Data excerpts:
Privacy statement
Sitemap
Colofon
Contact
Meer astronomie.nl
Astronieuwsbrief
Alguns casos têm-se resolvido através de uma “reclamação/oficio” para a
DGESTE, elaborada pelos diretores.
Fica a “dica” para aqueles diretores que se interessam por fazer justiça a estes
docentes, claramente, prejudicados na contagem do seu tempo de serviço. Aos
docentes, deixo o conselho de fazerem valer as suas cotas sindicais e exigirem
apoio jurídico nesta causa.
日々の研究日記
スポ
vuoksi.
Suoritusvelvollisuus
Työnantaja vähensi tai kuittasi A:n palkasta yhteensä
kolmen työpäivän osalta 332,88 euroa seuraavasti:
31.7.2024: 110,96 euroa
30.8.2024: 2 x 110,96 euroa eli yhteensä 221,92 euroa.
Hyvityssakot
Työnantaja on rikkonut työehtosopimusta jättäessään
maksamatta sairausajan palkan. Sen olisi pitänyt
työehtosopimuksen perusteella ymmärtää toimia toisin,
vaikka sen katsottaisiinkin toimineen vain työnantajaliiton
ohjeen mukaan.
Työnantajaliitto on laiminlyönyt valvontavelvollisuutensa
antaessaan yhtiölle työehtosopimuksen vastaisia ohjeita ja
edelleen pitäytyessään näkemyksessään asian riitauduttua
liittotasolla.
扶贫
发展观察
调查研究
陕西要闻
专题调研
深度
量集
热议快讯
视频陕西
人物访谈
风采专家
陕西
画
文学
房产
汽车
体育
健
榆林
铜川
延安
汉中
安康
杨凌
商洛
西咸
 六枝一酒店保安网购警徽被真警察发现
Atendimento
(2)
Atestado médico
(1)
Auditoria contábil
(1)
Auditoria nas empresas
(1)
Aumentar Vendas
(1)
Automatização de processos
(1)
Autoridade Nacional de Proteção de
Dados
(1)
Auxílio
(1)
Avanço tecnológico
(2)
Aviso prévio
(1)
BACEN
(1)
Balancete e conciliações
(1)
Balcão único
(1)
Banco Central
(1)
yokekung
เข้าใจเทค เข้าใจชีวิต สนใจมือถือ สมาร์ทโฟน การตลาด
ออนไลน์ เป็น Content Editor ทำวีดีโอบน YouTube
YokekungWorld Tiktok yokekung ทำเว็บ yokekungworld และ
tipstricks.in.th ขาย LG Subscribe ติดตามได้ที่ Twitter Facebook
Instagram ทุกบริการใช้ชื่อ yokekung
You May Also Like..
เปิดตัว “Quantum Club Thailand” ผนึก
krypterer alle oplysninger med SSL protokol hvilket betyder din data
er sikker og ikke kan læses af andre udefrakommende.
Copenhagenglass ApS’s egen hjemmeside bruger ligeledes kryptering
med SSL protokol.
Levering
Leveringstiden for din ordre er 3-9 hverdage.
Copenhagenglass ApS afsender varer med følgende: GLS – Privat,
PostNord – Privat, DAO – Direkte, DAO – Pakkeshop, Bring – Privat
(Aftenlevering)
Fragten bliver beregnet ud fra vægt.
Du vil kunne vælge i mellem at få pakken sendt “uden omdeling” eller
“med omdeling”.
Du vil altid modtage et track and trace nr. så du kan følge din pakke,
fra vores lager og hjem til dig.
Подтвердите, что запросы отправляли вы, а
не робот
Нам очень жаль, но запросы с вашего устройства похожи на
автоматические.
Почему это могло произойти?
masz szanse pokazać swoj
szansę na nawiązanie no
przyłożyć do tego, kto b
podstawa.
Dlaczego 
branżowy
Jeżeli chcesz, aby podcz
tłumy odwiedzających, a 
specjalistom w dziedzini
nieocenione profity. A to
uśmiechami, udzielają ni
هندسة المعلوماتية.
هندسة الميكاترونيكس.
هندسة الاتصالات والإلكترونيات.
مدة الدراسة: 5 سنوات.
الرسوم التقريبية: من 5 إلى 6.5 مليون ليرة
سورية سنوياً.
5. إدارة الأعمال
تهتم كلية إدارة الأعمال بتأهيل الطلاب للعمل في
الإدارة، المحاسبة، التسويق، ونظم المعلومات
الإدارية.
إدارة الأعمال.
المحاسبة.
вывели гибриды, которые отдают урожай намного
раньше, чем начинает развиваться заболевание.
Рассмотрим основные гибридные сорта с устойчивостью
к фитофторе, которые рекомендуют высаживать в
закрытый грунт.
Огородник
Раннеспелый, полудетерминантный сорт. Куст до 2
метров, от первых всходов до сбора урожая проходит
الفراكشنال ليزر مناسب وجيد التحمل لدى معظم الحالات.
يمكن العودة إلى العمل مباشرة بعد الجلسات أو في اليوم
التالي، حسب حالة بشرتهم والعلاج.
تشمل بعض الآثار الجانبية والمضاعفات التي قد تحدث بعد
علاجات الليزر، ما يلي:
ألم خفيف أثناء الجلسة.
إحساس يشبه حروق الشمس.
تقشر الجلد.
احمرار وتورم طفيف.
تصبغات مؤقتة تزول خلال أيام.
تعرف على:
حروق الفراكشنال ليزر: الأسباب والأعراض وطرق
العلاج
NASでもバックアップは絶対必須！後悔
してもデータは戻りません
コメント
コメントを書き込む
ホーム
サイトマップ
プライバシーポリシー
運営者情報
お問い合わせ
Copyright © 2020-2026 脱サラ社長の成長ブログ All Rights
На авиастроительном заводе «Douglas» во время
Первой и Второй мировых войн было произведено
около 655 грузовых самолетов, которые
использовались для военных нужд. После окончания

About this exercise:
Scan the material and collect every line that contains "Auditoria".

Task answer:
Auditoria contábil
Auditoria nas empresas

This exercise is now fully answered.